→ Dataset records:
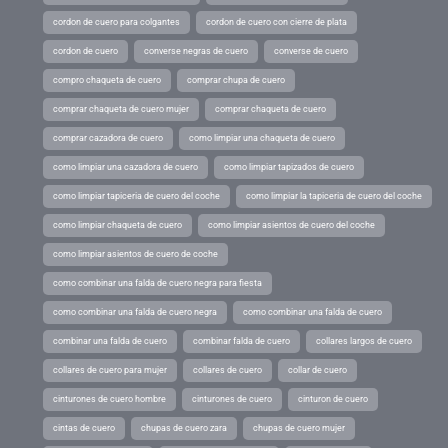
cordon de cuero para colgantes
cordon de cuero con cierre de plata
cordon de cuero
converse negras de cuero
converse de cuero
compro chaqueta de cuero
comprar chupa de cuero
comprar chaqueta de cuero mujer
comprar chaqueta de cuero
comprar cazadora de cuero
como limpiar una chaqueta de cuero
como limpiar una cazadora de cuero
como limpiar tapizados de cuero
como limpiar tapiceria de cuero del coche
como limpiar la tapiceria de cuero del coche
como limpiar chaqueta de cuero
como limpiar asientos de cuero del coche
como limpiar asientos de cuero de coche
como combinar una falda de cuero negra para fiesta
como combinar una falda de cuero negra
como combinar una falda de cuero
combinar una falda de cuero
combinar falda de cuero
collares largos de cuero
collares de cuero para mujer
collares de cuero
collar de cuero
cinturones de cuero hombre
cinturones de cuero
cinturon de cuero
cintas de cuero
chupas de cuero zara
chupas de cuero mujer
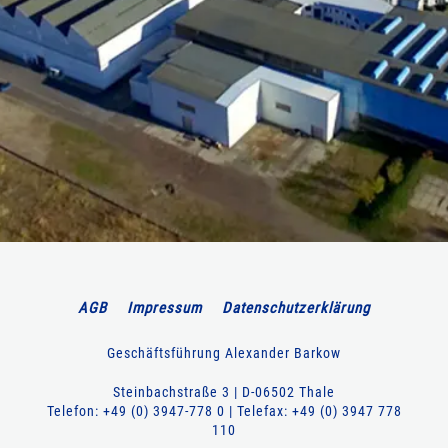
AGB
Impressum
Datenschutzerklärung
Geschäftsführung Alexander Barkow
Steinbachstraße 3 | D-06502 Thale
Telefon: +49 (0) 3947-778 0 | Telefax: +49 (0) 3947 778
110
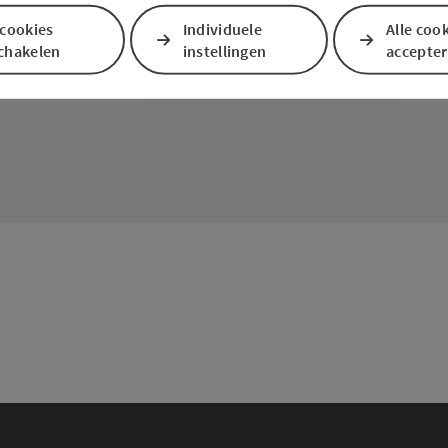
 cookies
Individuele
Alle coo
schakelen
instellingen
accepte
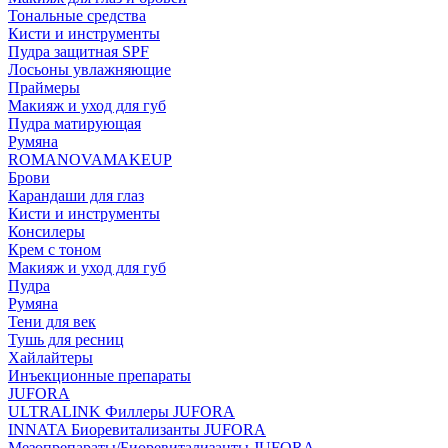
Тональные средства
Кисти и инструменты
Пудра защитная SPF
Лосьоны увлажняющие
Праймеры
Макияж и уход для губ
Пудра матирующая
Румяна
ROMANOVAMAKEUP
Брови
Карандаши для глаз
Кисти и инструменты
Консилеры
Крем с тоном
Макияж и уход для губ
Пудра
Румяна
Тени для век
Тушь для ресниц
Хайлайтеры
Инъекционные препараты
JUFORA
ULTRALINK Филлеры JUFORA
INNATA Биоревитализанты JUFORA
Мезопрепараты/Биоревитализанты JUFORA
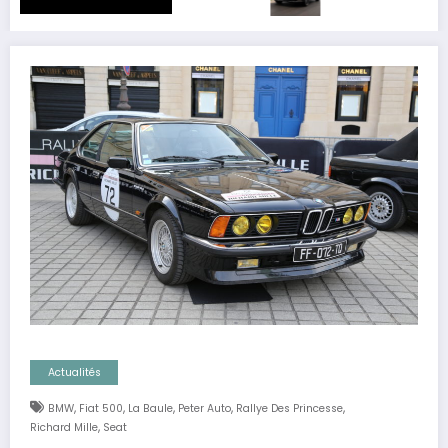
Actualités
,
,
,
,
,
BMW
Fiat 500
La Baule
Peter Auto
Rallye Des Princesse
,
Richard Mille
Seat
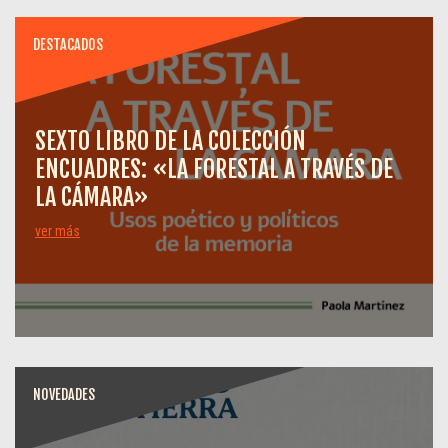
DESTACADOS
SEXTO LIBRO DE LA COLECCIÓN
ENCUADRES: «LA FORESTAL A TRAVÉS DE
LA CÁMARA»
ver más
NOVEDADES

→ Task statement:
All the records need to be printed again exactly as written, though without their pictures.

→ Final answer:
cordon de cuero para colgantes
cordon de cuero con cierre de plata
cordon de cuero
converse negras de cuero
converse de cuero
compro chaqueta de cuero
comprar chupa de cuero
comprar chaqueta de cuero mujer
comprar chaqueta de cuero
comprar cazadora de cuero
como limpiar una chaqueta de cuero
como limpiar una cazadora de cuero
como limpiar tapizados de cuero
como limpiar tapiceria de cuero del coche
como limpiar la tapiceria de cuero del coche
como limpiar chaqueta de cuero
como limpiar asientos de cuero del coche
como limpiar asientos de cuero de coche
como combinar una falda de cuero negra para fiesta
como combinar una falda de cuero negra
como combinar una falda de cuero
combinar una falda de cuero
combinar falda de cuero
collares largos de cuero
collares de cuero para mujer
collares de cuero
collar de cuero
cinturones de cuero hombre
cinturones de cuero
cinturon de cuero
cintas de cuero
chupas de cuero zara
chupas de cuero mujer
AGB
Impressum
Datenschutzerklärung
Geschäftsführung Alexander Barkow
Steinbachstraße 3 | D-06502 Thale
Telefon: +49 (0) 3947-778 0 | Telefax: +49 (0) 3947 778
110
 cookies
Individuele
Alle coo
schakelen
instellingen
accepte
Тональные средства
Кисти и инструменты
Пудра защитная SPF
Лосьоны увлажняющие
Праймеры
Макияж и уход для губ
Пудра матирующая
Румяна
ROMANOVAMAKEUP
Брови
Карандаши для глаз
Кисти и инструменты
Консилеры
Крем с тоном
Макияж и уход для губ
Пудра
Румяна
Тени для век
Тушь для ресниц
Хайлайтеры
Инъекционные препараты
JUFORA
ULTRALINK Филлеры JUFORA
INNATA Биоревитализанты JUFORA
Мезопрепараты/Биоревитализанты JUFORA
Actualités
,
,
,
,
,
BMW
Fiat 500
La Baule
Peter Auto
Rallye Des Princesse
,
Richard Mille
Seat
DESTACADOS
SEXTO LIBRO DE LA COLECCIÓN
ENCUADRES: «LA FORESTAL A TRAVÉS DE
LA CÁMARA»
ver más
NOVEDADES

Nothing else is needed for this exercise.